What is certain, however, is that big data refers to a lot of unstructured data, and while that kind of volume is of increasing concern, it doesn’t describe all of the universe of data processing requirements for business. The financial industry in particular seldom deals with anything close to 100 terabytes of data. What’s more, data warehouses are designed for a related but somewhat different task: dealing with structured data from operational systems, rather than high volumes of raw data from immediate transaction sources. Most organizations deal with no more than 15 terabytes of data, and that is well within the capacity of the data warehouse model of processing, and can benefit from improved methods.
In addition to size factors, the purposes for which data is processed in the financial industry and many others (things like compliance, legal reporting, and risk management) are better served by structured data than by raw volume of data, and this fits the data warehouse model of processing better than anything developed to deal with big data.
In short, predictions of the demise of the data warehouse are premature, and in fact we are likely to find more use for the data warehouse in the future than ever before, especially when considering
Some CIOs and lead architects are looking into big data because they have the impression that their data warehouses are becoming bloated and cumbersome. On examining the situation, one often finds that the problem can best be addressed by applying improvements to the way the data is organized, specifically tailored for the financial industry. The real problem for that industry and some others is not the volume of data but the complexity.
This is not to say that there aren’t times when financial companies need to store vast volumes of data, such as historical tick data. But in the vast majority of cases, the challenge isn’t that, but to get multiple computer systems working together without either losing or duplicating data. This is a complexity puzzle, and it’s best solved by applying the data warehouse model, not by resorting to the slick new technologies available.

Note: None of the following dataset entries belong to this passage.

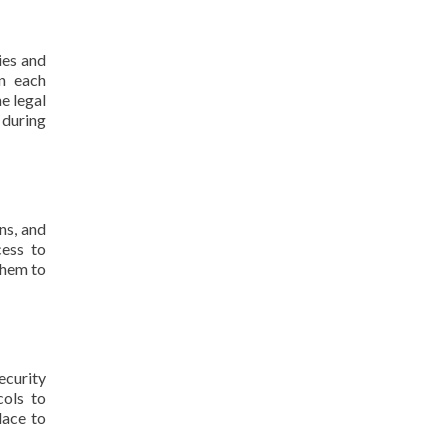
ies and
in each
e legal
 during
ns, and
cess to
them to
ecurity
cols to
lace to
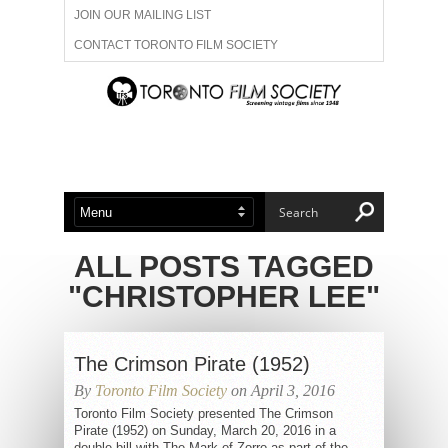
JOIN OUR MAILING LIST
CONTACT TORONTO FILM SOCIETY
ADVERTISE WITH US
FILM FESTIVALS
ABOUT US
MEMBERSHIP
ALL POSTS TAGGED
"CHRISTOPHER LEE"
The Crimson Pirate (1952)
By
Toronto Film Society
on April 3, 2016
Toronto Film Society presented The Crimson
Pirate (1952) on Sunday, March 20, 2016 in a
double bill with The Mark of Zorro as part of the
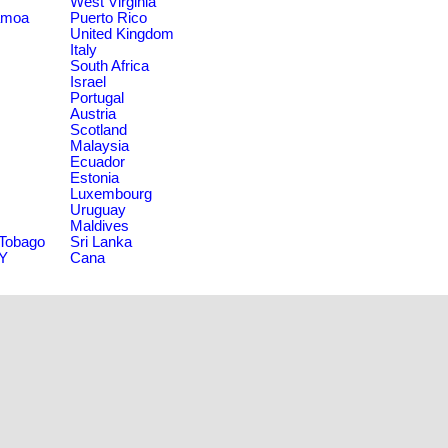
West Virginia
amoa
Puerto Rico
United Kingdom
Italy
South Africa
Israel
Portugal
Austria
Scotland
Malaysia
Ecuador
Estonia
Luxembourg
Uruguay
Maldives
 Tobago
Sri Lanka
NY
Cana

The potential of big data is exciting, to be sure. However, banks shouldn’t see it as a replacement for data warehouse methods that have proven useful over time, and remain useful. Remember not to let the tail wag the dog: technology is a tool for a business purpose, such as profitability, security, compliance, and productivity, not an end in itself. Accordingly, financial institutions shouldn’t be quick to replace a proven and useful method with another, but instead examine the virtues of both.